**PROBLEM STATEMENT**
Could you please retype all of the records exactly, skipping any pictures?

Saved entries
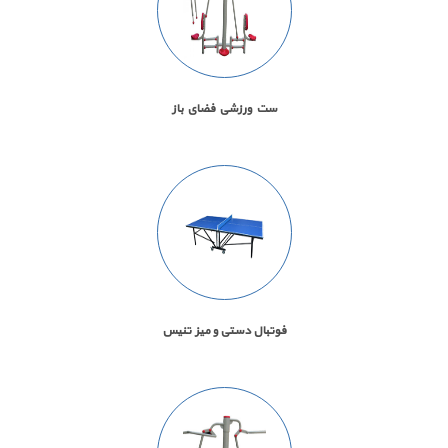
ست ورزشي فضاي باز
فوتبال دستی و ميز تنيس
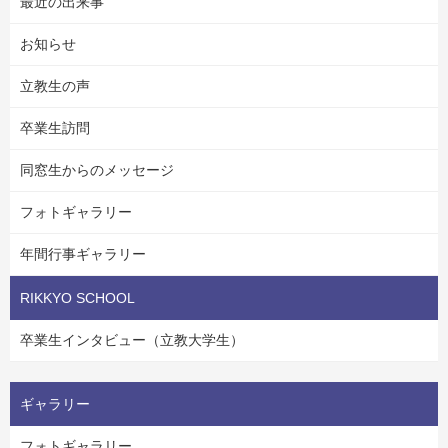
最近の出来事
お知らせ
立教生の声
卒業生訪問
同窓生からのメッセージ
フォトギャラリー
年間行事ギャラリー
RIKKYO SCHOOL
卒業生インタビュー（立教大学生）
ギャラリー
フォトギャラリー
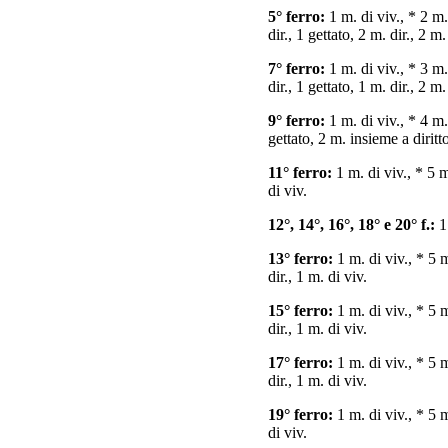
5° ferro:
1 m. di viv., * 2 m. 
dir., 1 gettato, 2 m. dir., 2 m
7° ferro:
1 m. di viv., * 3 m. 
dir., 1 gettato, 1 m. dir., 2 m
9° ferro:
1 m. di viv., * 4 m. 
gettato, 2 m. insieme a diritto
11° ferro:
1 m. di viv., * 5 m
di viv.
12°, 14°, 16°, 18° e 20° f.:
1 
13° ferro:
1 m. di viv., * 5 m
dir., 1 m. di viv.
15° ferro:
1 m. di viv., * 5 m
dir., 1 m. di viv.
17° ferro:
1 m. di viv., * 5 m
dir., 1 m. di viv.
19° ferro:
1 m. di viv., * 5 m
di viv.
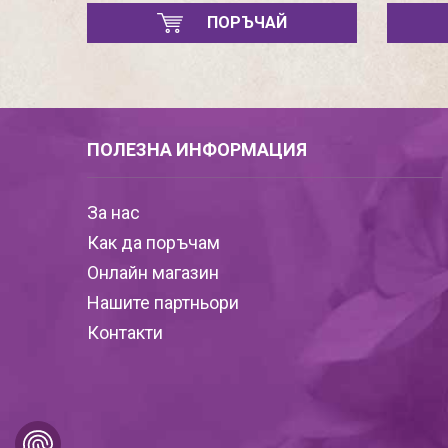
ПОРЪЧАЙ
ПОЛЕЗНА ИНФОРМАЦИЯ
За нас
Как да поръчам
Онлайн магазин
Нашите партньори
Контакти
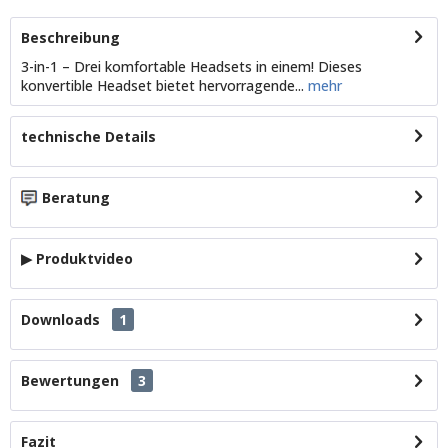
Beschreibung
3-in-1 – Drei komfortable Headsets in einem! Dieses
konvertible Headset bietet hervorragende...
mehr
technische Details
Beratung
▶ Produktvideo
Downloads
1
Bewertungen
3
Fazit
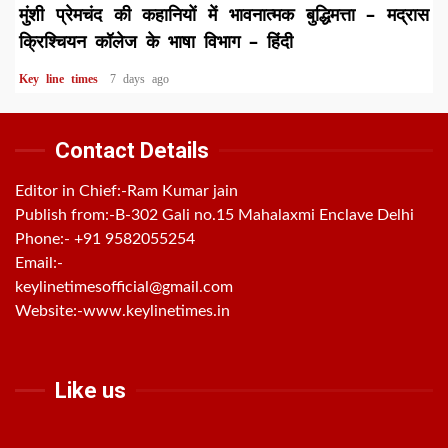
मुंशी प्रेमचंद की कहानियों में भावनात्मक बुद्धिमत्ता – मद्रास
क्रिश्चियन कॉलेज के भाषा विभाग – हिंदी
Key line times
7 days ago
Contact Details
Editor in Chief:-Ram Kumar jain
Publish from:-
B-302 Gali no.15 Mahalaxmi Enclave Delhi
Phone:-
+91 9582055254
Email:-
keylinetimesofficial@gmail.com
Website:-
www.keylinetimes.in
Like us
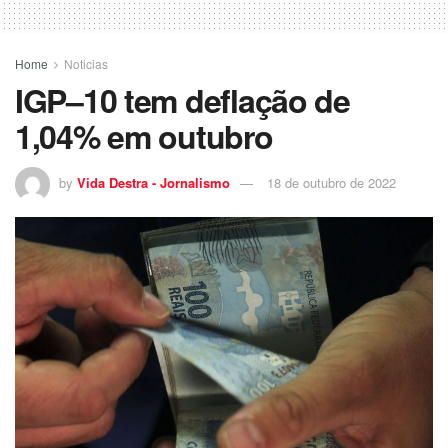
Home
Noticias
IGP–10 tem deflação de
1,04% em outubro
by
Vida Destra - Jornalismo
18 de outubro de 2022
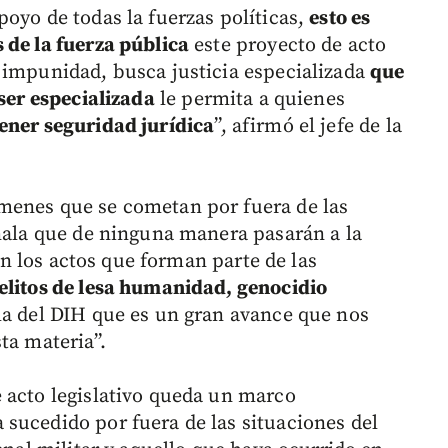
oyo de todas la fuerzas políticas,
esto es
 de la fuerza pública
este proyecto de acto
 impunidad, busca justicia especializada
que
 ser especializada
le permita a quienes
ener seguridad jurídica
”, afirmó el jefe de la
menes que se cometan por fuera de las
eñala que de ninguna manera pasarán a la
son los actos que forman parte de las
elitos de lesa humanidad, genocidio
lla del DIH que es un gran avance que nos
ta materia”.
 acto legislativo queda un marco
sucedido por fuera de las situaciones del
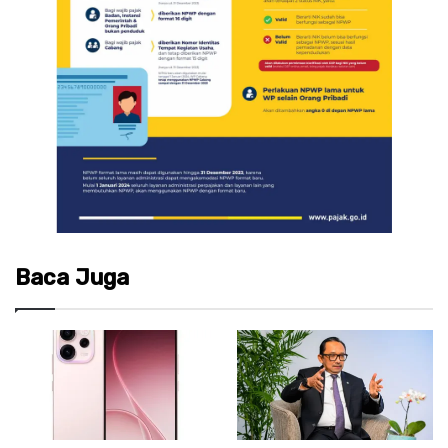
Baca Juga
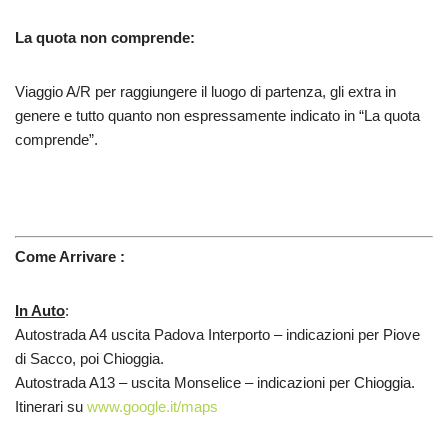
La quota non comprende:
Viaggio A/R per raggiungere il luogo di partenza, gli extra in
genere e tutto quanto non espressamente indicato in “La quota
comprende”.
Come Arrivare :
In Auto
:
Autostrada A4 uscita Padova Interporto – indicazioni per Piove
di Sacco, poi Chioggia.
Autostrada A13 – uscita Monselice – indicazioni per Chioggia.
Itinerari su
www.google.it/maps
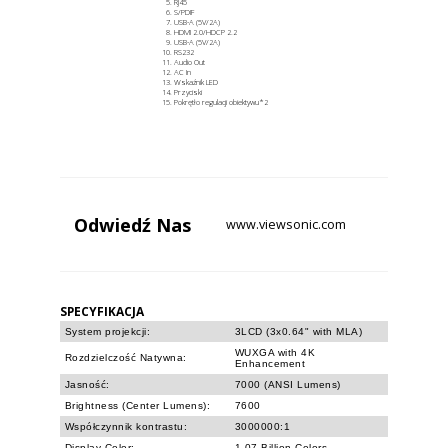
RJ45
S/PDIF
USB-A (5V/2A)
HDMI 2.0/HDCP 2.2
USB-A (5V/2A)
RS232
Audio Out
AC In
Wskaźnik LED
Przyciski
Pokrętło regulacji obiektywu*2
Odwiedź
Nas
www.viewsonic.com
SPECYFIKACJA
System projekcji:
3LCD (3x0.64" with MLA)
WUXGA with 4K
Rozdzielczość Natywna:
Enhancement
Jasność:
7000 (ANSI Lumens)
Brightness (Center Lumens):
7600
Współczynnik kontrastu:
3000000:1
Display Color:
1.07 Billion Colors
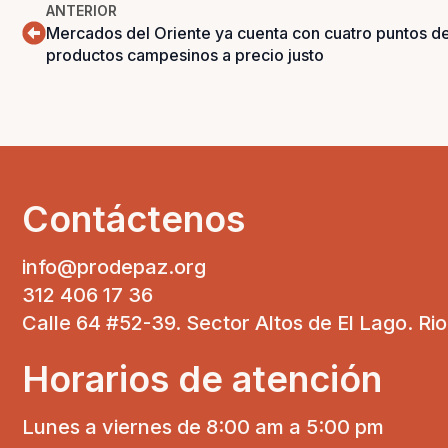
ANTERIOR
Mercados del Oriente ya cuenta con cuatro puntos de
productos campesinos a precio justo
Contáctenos
info@prodepaz.org
312 406 17 36
Calle 64 #52-39. Sector Altos de El Lago. Ri
Horarios de atención
Lunes a viernes de 8:00 am a 5:00 pm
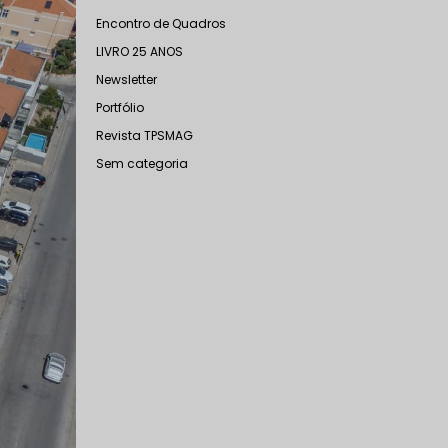
Encontro de Quadros
LIVRO 25 ANOS
Newsletter
Portfólio
Revista TPSMAG
Sem categoria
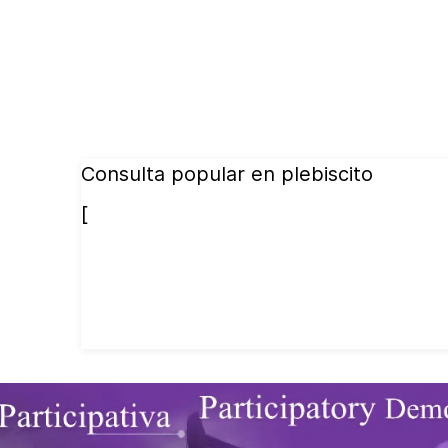
Consulta popular en plebiscito
[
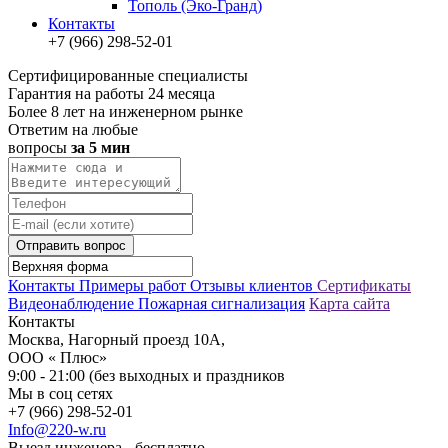
Тополь (Эко-Гранд)
Контакты
+7 (966) 298-52-01
Сертифицированные специалисты
Гарантия на работы 24 месяца
Более 8 лет на инженерном рынке
Ответим на любые
вопросы
за 5 мин
Отправить вопрос
Контакты
Примеры работ
Отзывы клиентов
Сертификаты
Видеонаблюдение
Пожарная сигнализация
Карта сайта
Контакты
Москва, Нагорный проезд 10А,
ООО « Плюс»
9:00 - 21:00 (без выходных и праздников
Мы в соц сетях
+7 (966) 298-52-01
Info@220-w.ru
Выезд инженера - бесплатно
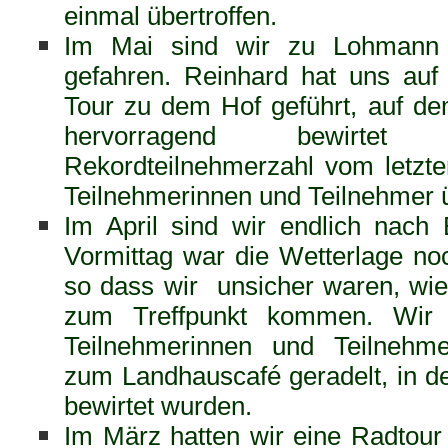
einmal übertroffen.
Im Mai sind wir zu Lohmann 
gefahren. Reinhard hat uns auf
Tour zu dem Hof geführt, auf d
hervorragend bewirte
Rekordteilnehmerzahl vom letzt
Teilnehmerinnen und Teilnehmer ü
Im April sind wir endlich nach
Vormittag war die Wetterlage no
so dass wir unsicher waren, wie
zum Treffpunkt kommen. Wir
Teilnehmerinnen und Teilnehm
zum Landhauscafé geradelt, in d
bewirtet wurden.
Im März hatten wir eine Radtour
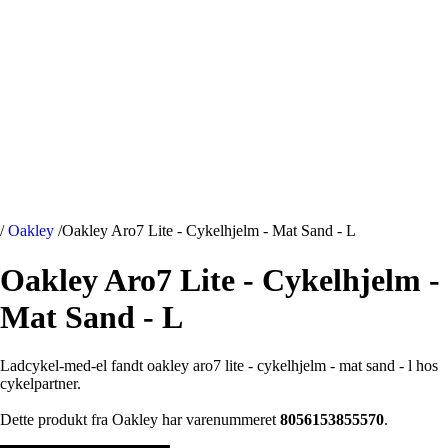
/
Oakley
/
Oakley Aro7 Lite - Cykelhjelm - Mat Sand - L
Oakley Aro7 Lite - Cykelhjelm -
Mat Sand - L
Ladcykel-med-el fandt oakley aro7 lite - cykelhjelm - mat sand - l hos
cykelpartner.
Dette produkt fra Oakley har varenummeret
8056153855570
.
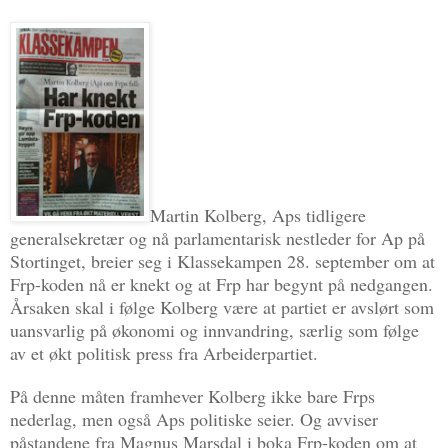
Martin Kolberg, Aps tidligere
generalsekretær og nå parlamentarisk nestleder for Ap på
Stortinget, breier seg i Klassekampen 28. september om at
Frp-koden nå er knekt og at Frp har begynt på nedgangen.
Årsaken skal i følge Kolberg være at partiet er avslørt som
uansvarlig på økonomi og innvandring, særlig som følge
av et økt politisk press fra Arbeiderpartiet.
På denne måten framhever Kolberg ikke bare Frps
nederlag, men også Aps politiske seier. Og avviser
påstandene fra Magnus Marsdal i boka Frp-koden om at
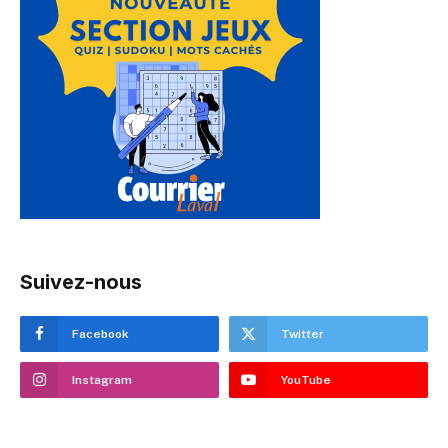
Suivez-nous
Facebook
Twitter
Instagram
YouTube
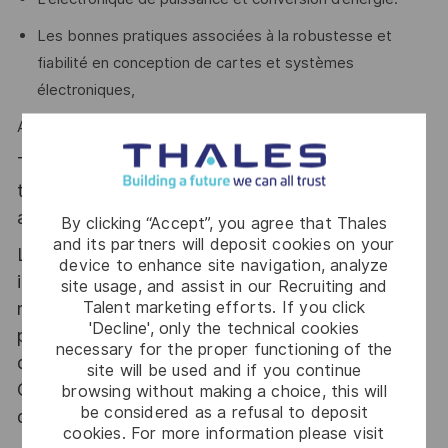
Les bonnes pratiques associées à la robustesse et
fiabilité en conception de cartes et systèmes
électroniques,
Alors ce poste est fait pour vous !
Thales, entreprise Handi-Engagée, reconnait
tous les talents. La diversité est notre meilleur
atout. Postulez et rejoignez nous !
By clicking “Accept”, you agree that Thales
and its partners will deposit cookies on your
Le poste pouvant nécessiter d'accéder à des
device to enhance site navigation, analyze
informations relevant du secret de la défense
site usage, and assist in our Recruiting and
Talent marketing efforts. If you click
nationale, la personne retenue fera l'objet d'une
'Decline', only the technical cookies
procédure d’habilitation, conformément aux
necessary for the proper functioning of the
dispositions des articles R.2311-1 et suivants du
site will be used and if you continue
Code de la défense et de l’IGI 1300 SGDSN/PSE
browsing without making a choice, this will
be considered as a refusal to deposit
du 09 août 2021.
cookies. For more information please visit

**WRITTEN REPLY**
ست ورزشي فضاي باز
فوتبال دستی و ميز تنيس
最近の出来事
お知らせ
立教生の声
卒業生訪問
同窓生からのメッセージ
フォトギャラリー
年間行事ギャラリー
RIKKYO SCHOOL
卒業生インタビュー（立教大学生）
ギャラリー
フォトギャラリー
5° ferro:
1 m. di viv., * 2 m. 
dir., 1 gettato, 2 m. dir., 2 m
7° ferro:
1 m. di viv., * 3 m. 
dir., 1 gettato, 1 m. dir., 2 m
9° ferro:
1 m. di viv., * 4 m. 
gettato, 2 m. insieme a diritto
11° ferro:
1 m. di viv., * 5 m
di viv.
12°, 14°, 16°, 18° e 20° f.:
1 
13° ferro:
1 m. di viv., * 5 m
dir., 1 m. di viv.
15° ferro:
1 m. di viv., * 5 m
dir., 1 m. di viv.
17° ferro:
1 m. di viv., * 5 m
dir., 1 m. di viv.
19° ferro:
1 m. di viv., * 5 m
di viv.
ПОРЪЧАЙ
ПОЛЕЗНА ИНФОРМАЦИЯ
За нас
Как да поръчам
Онлайн магазин
Нашите партньори
Контакти
Beschreibung
3-in-1 – Drei komfortable Headsets in einem! Dieses
konvertible Headset bietet hervorragende...
mehr
technische Details
Beratung
▶ Produktvideo
Downloads
1
Bewertungen
3
Fazit
मुंशी प्रेमचंद की कहानियों में भावनात्मक बुद्धिमत्ता – मद्रास
क्रिश्चियन कॉलेज के भाषा विभाग – हिंदी
Key line times
7 days ago
Contact Details
Editor in Chief:-Ram Kumar jain
Publish from:-
B-302 Gali no.15 Mahalaxmi Enclave Delhi
Phone:-
+91 9582055254
Email:-
keylinetimesofficial@gmail.com
Website:-
www.keylinetimes.in
Like us
Home
Noticias
IGP–10 tem deflação de
1,04% em outubro
by
Vida Destra - Jornalismo
18 de outubro de 2022
oyo de todas la fuerzas políticas,
esto es
 de la fuerza pública
este proyecto de acto
 impunidad, busca justicia especializada
que
 ser especializada
le permita a quienes
ener seguridad jurídica
”, afirmó el jefe de la
menes que se cometan por fuera de las
eñala que de ninguna manera pasarán a la
son los actos que forman parte de las
elitos de lesa humanidad, genocidio
lla del DIH que es un gran avance que nos
ta materia”.
 acto legislativo queda un marco
sucedido por fuera de las situaciones del
Baca Juga
La quota non comprende:
Viaggio A/R per raggiungere il luogo di partenza, gli extra in
genere e tutto quanto non espressamente indicato in “La quota
comprende”.
Come Arrivare :
In Auto
:
Autostrada A4 uscita Padova Interporto – indicazioni per Piove
di Sacco, poi Chioggia.
Autostrada A13 – uscita Monselice – indicazioni per Chioggia.
Itinerari su
www.google.it/maps
RJ45
S/PDIF
USB-A (5V/2A)
HDMI 2.0/HDCP 2.2
USB-A (5V/2A)
RS232
Audio Out
AC In
Wskaźnik LED
Przyciski
Pokrętło regulacji obiektywu*2
Odwiedź
Nas
www.viewsonic.com
SPECYFIKACJA
System projekcji:
3LCD (3x0.64" with MLA)
WUXGA with 4K
Rozdzielczość Natywna:
Enhancement
Jasność:
7000 (ANSI Lumens)
Brightness (Center Lumens):
7600
Współczynnik kontrastu:
3000000:1
Display Color:
1.07 Billion Colors
ANTERIOR
Mercados del Oriente ya cuenta con cuatro puntos de
productos campesinos a precio justo
Contáctenos
info@prodepaz.org
312 406 17 36
Calle 64 #52-39. Sector Altos de El Lago. Ri
Horarios de atención
Lunes a viernes de 8:00 am a 5:00 pm
Encontro de Quadros
LIVRO 25 ANOS
Newsletter
Portfólio
Revista TPSMAG
Sem categoria
Consulta popular en plebiscito
[
Тополь (Эко-Гранд)
Контакты
+7 (966) 298-52-01
Сертифицированные специалисты
Гарантия на работы 24 месяца
Более 8 лет на инженерном рынке
Ответим на любые
вопросы
за 5 мин
Отправить вопрос
Контакты
Примеры работ
Отзывы клиентов
Сертификаты
Видеонаблюдение
Пожарная сигнализация
Карта сайта
Контакты
Москва, Нагорный проезд 10А,
ООО « Плюс»
9:00 - 21:00 (без выходных и праздников
Мы в соц сетях
+7 (966) 298-52-01
Info@220-w.ru
Выезд инженера - бесплатно
einmal übertroffen.
Im Mai sind wir zu Lohmann 
gefahren. Reinhard hat uns auf
Tour zu dem Hof geführt, auf d
hervorragend bewirte
Rekordteilnehmerzahl vom letzt
Teilnehmerinnen und Teilnehmer ü
Im April sind wir endlich nach
Vormittag war die Wetterlage no
so dass wir unsicher waren, wie
zum Treffpunkt kommen. Wir
Teilnehmerinnen und Teilnehm
zum Landhauscafé geradelt, in d
bewirtet wurden.
Im März hatten wir eine Radtour
/
Oakley
/
Oakley Aro7 Lite - Cykelhjelm - Mat Sand - L
Oakley Aro7 Lite - Cykelhjelm -
Mat Sand - L
Ladcykel-med-el fandt oakley aro7 lite - cykelhjelm - mat sand - l hos
cykelpartner.
Dette produkt fra Oakley har varenummeret
8056153855570
.
Martin Kolberg, Aps tidligere
generalsekretær og nå parlamentarisk nestleder for Ap på
Stortinget, breier seg i Klassekampen 28. september om at
Frp-koden nå er knekt og at Frp har begynt på nedgangen.
Årsaken skal i følge Kolberg være at partiet er avslørt som
uansvarlig på økonomi og innvandring, særlig som følge
av et økt politisk press fra Arbeiderpartiet.
På denne måten framhever Kolberg ikke bare Frps
nederlag, men også Aps politiske seier. Og avviser
påstandene fra Magnus Marsdal i boka Frp-koden om at
Suivez-nous
Facebook
Twitter
Instagram
YouTube
Les bonnes pratiques associées à la robustesse et
fiabilité en conception de cartes et systèmes
électroniques,
Alors ce poste est fait pour vous !
Thales, entreprise Handi-Engagée, reconnait
tous les talents. La diversité est notre meilleur
atout. Postulez et rejoignez nous !
By clicking “Accept”, you agree that Thales
and its partners will deposit cookies on your
Le poste pouvant nécessiter d'accéder à des
device to enhance site navigation, analyze
informations relevant du secret de la défense
site usage, and assist in our Recruiting and
Talent marketing efforts. If you click
nationale, la personne retenue fera l'objet d'une
'Decline', only the technical cookies
procédure d’habilitation, conformément aux
necessary for the proper functioning of the
dispositions des articles R.2311-1 et suivants du
site will be used and if you continue
Code de la défense et de l’IGI 1300 SGDSN/PSE
browsing without making a choice, this will
be considered as a refusal to deposit
du 09 août 2021.
cookies. For more information please visit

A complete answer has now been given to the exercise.